As I said in the last article, the next bit of this data analysis series is going to attempt to use Haskell to reproduce the analysis in the paper: D. T. Crommelin (2004). Observed nondiffusive dynamics in large-scale atmospheric flow. J. Atmos. Sci. 61(19), 2384–2396. Before we can do this, we need to cover some background, which I’m going to do in this and the next couple of articles. There won’t be any Haskell code in any of these three articles, so I’m not tagging them as “Haskell” so that they don’t end up on Planet Haskell, annoying category theorists who have no interest in atmospheric dynamics. I’ll refer to these background articles from the later “codey” articles as needed.
So what’s the problem that this paper considers?
We all live in the atmosphere, and we’re all intimately familiar with its different moods. The weather can change from day to day and from place to place, and superimposed on that short-term variability are larger scale patterns of climate variability, both temporal (the seasons, slower natural cycles like El Niño, responses to point events such as volcanic eruptions, as well as longer term trends due to human influence or other factors) and spatial (Manila is warmer than Vladivostok!).
Understanding all the factors involved in the variability of weather and climate is a big topic, but people who study the dynamics of the atmosphere have observed that short-term variations (day-to-day weather) tend to be more random and less predictable than some longer-term variations. One way of thinking about this is that there is some large-scale nonlinear dynamics that influences the slower variations, and shorter-term random variations are forced on top of that.

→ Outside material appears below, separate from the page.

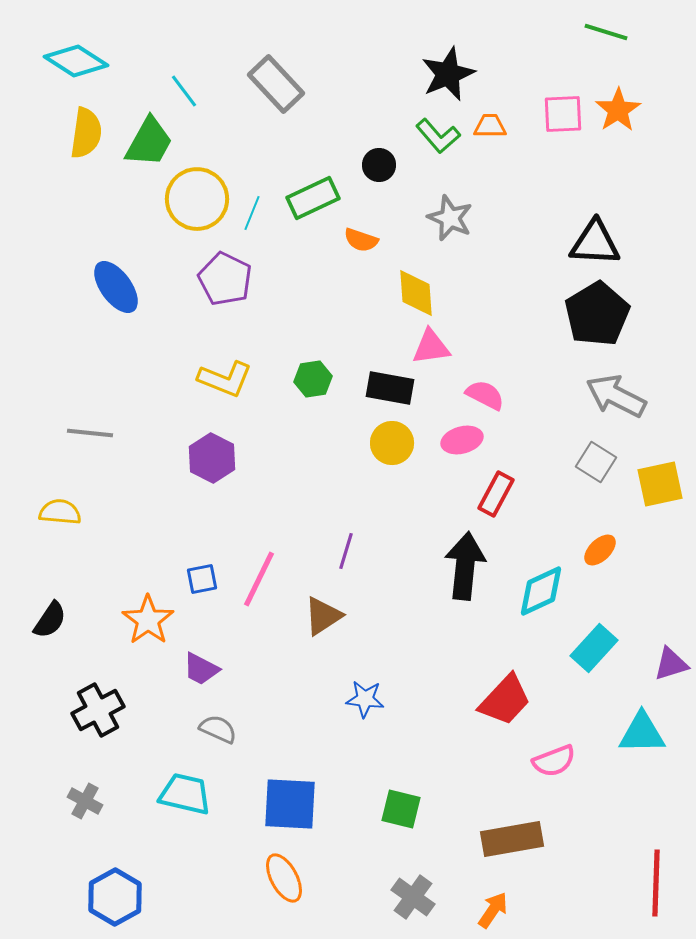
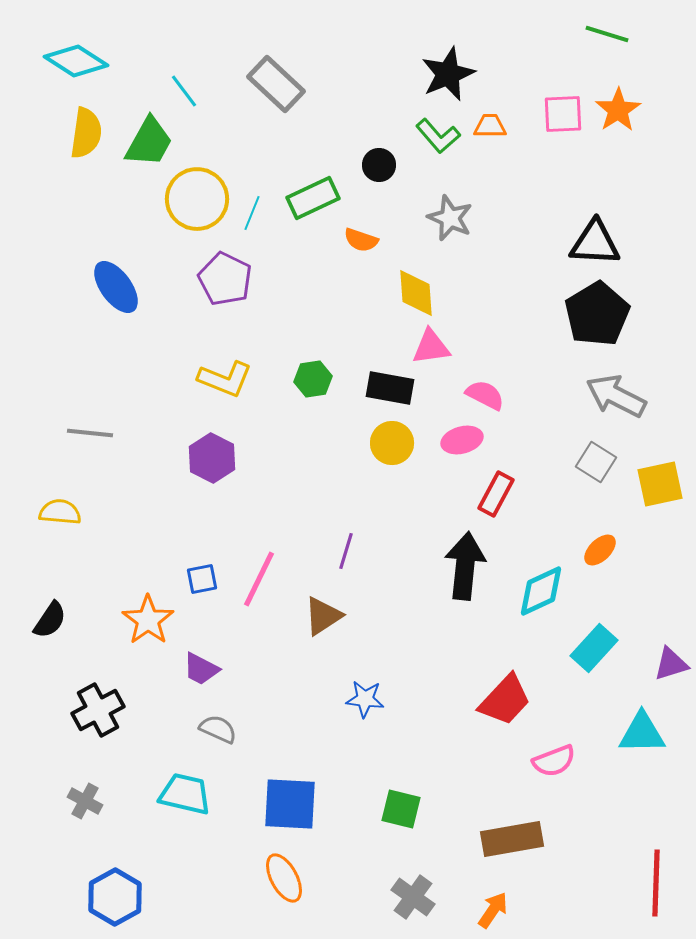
green line at (606, 32): moved 1 px right, 2 px down
gray rectangle at (276, 84): rotated 4 degrees counterclockwise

In some senses, everyone has experience of this: it’s quite common, even in the middle of winter in many places, to experience periods of a few days of fine weather in between periods of atrocious weather. On a weather map this might appear as a stable region of high pressure hanging around for a few days before being swept off to be replaced by storms and rain.
So, can we do some science to try to understand some aspects of what’s going on here? In this little study, we’re going to use a single atmospheric data set that’s reasonably easy to explain and the data analysis approach from Daan Crommelin’s paper to try to answer these questions:
Can we identify these more stable patterns in the atmosphere, these patterns that “hang around”?
Can we convince ourselves that these patterns are in some sense real, and not just an artefact of whatever data analysis approach we use?
Given that we can identify such patterns, can we then identify preferred sequences of transitions between them? Or put another way, is there any predictability in the transitions between these patterns that might hint at some deterministic component to the dynamics driving them?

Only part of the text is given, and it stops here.